Page MenuHomePhabricator

[analyzer] pr28449 - Move literal rvalue construction away from RegionStore.
ClosedPublic

Authored by NoQ on Aug 27 2016, 2:48 PM.

Details

Summary

When binding string literal regions to char arrays, RegionStore's bindArray() method converts the string literals to their lazy compound values before binding. Bug https://llvm.org/bugs/show_bug.cgi?id=28449 shows that similar behavior is required for handling compound literals (brace initializers).

However, it seems illogical to me that RegionStore modifies the value it was asked to bind - it should be handled by the external code, and RegionStore's bind...() interface should perhaps only bind the given value to the given location, without improvising.
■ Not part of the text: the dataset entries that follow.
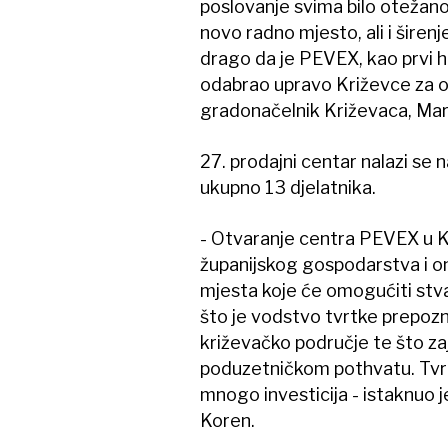
poslovanje svima bilo otežan
novo radno mjesto, ali i šire
drago da je PEVEX, kao prvi 
odabrao upravo Križevce za ot
gradonačelnik Križevaca, Mar
27. prodajni centar nalazi se 
ukupno 13 djelatnika.
- Otvaranje centra PEVEX u K
županijskog gospodarstva i on
mjesta koje će omogućiti stva
što je vodstvo tvrtke prepozn
križevačko područje te što z
poduzetničkom pothvatu. Tvrtk
mnogo investicija - istaknuo 
Koren.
This patch conducts the necessary refactoring to avoid the issue. Now all compound values should be correct to begin with. The patch accidentally fixes the bug.
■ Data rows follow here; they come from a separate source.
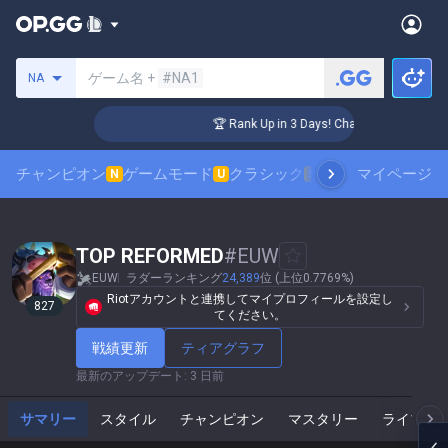
サモナーの検索
ゲーム名 +
#NA1
NA
ger Coaching
🏆 Rank Up in 3 Days! Challenger Coaching
チャンピオン
ゲームモード
クラシック
スキンランキング
マイページ
N
U
N
TOP REFORMED
#
EUW
EUW
ラダーランキング
24,389
位 (上位0.7769%)
Riotアカウントと連携してマイプロフィールを設定し
827
てください。
戦績更新
ティアグラフ
最新のアップデート
:
3 日前
サマリー
スタイル
チャンピオン
マスタリー
ライブゲ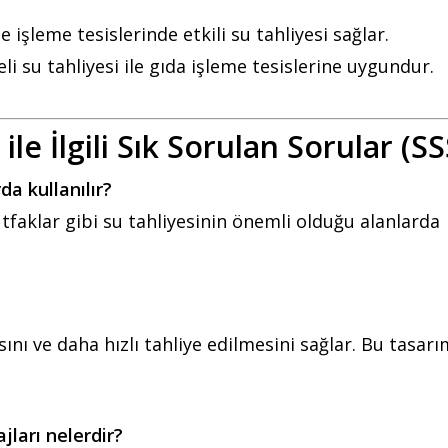
ze işleme tesislerinde etkili su tahliyesi sağlar.
li su tahliyesi ile gıda işleme tesislerine uygundur.
ile İlgili Sık Sorulan Sorular (SS
da kullanılır?
tfaklar gibi su tahliyesinin önemli olduğu alanlarda
nı ve daha hızlı tahliye edilmesini sağlar. Bu tasarı
jları nelerdir?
Additionally, this patch enables loading values from compound-literal regions - it was explicitly disabled, but the problem due to which it was disabled seems already resolved; made the respective tests stronger to see that it's actually working correctly.

Additionally, this patch tweaks the dump method of compound literal regions, addressing a FIXME there and making things prettier.
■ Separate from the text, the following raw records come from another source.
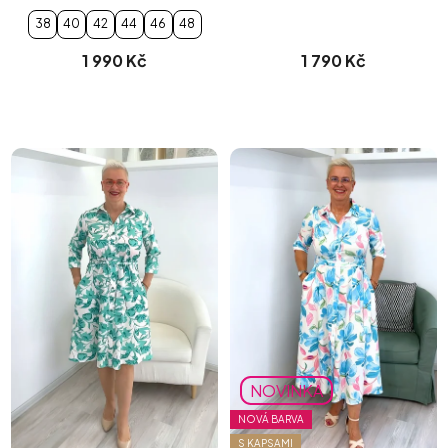
38
40
42
44
46
48
1 990 Kč
1 790 Kč
NOVINKA
NOVÁ BARVA
S KAPSAMI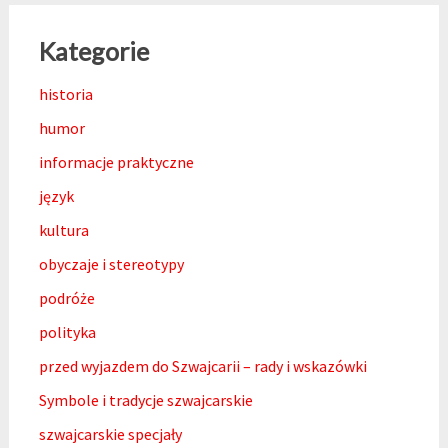
Kategorie
historia
humor
informacje praktyczne
język
kultura
obyczaje i stereotypy
podróże
polityka
przed wyjazdem do Szwajcarii – rady i wskazówki
Symbole i tradycje szwajcarskie
szwajcarskie specjały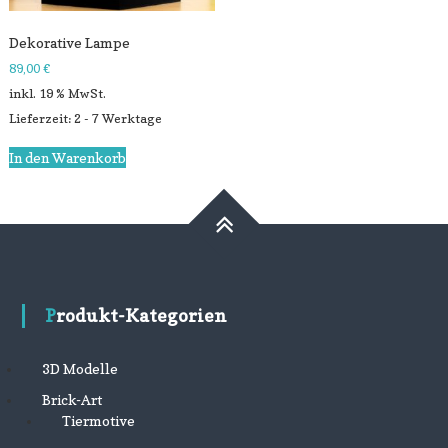
Dekorative Lampe
89,00
€
inkl. 19 % MwSt.
Lieferzeit: 2 - 7 Werktage
In den Warenkorb
Produkt-Kategorien
3D Modelle
Brick-Art
Tiermotive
Didn't notice significant changes on large codebase runs - no new crashes, no changes in positives.

Diff Detail

Repository
rL LLVM

Event Timeline

NoQ updated this revision to Diff 69497.Aug 27 2016, 2:48 PM
NoQ retitled this revision from to [analyzer] pr28449 - Move literal rvalue construction away from RegionStore..
NoQ updated this object.
NoQ added a subscriber: cfe-commits.
NoQ added inline comments.Aug 27 2016, 2:50 PM
lib/StaticAnalyzer/Core/ExprEngineC.cpp
669 ↗(On Diff #69497)

Whoops, was a note to myself, didn't mean to leave it here, sorry. Will actually have a look and update.

dcoughlin edited edge metadata.Sep 9 2016, 11:26 AM

I agree that it is weird that region store modifies the value it was asked to bind and over all this seems like the right approach.

My big concern with this patch is that the logic that looks whether an lval is being stored into a non-reference location and dereferences it seems overly broad. I'm worried that this could paper over other issues by "fixing up" mismatches that are really the result of some other bug. Is there a way to make that logic more targeted? For example, if it only applies to initializing char arrays with string literals, that is a much more precise check for when to load from the lvalue.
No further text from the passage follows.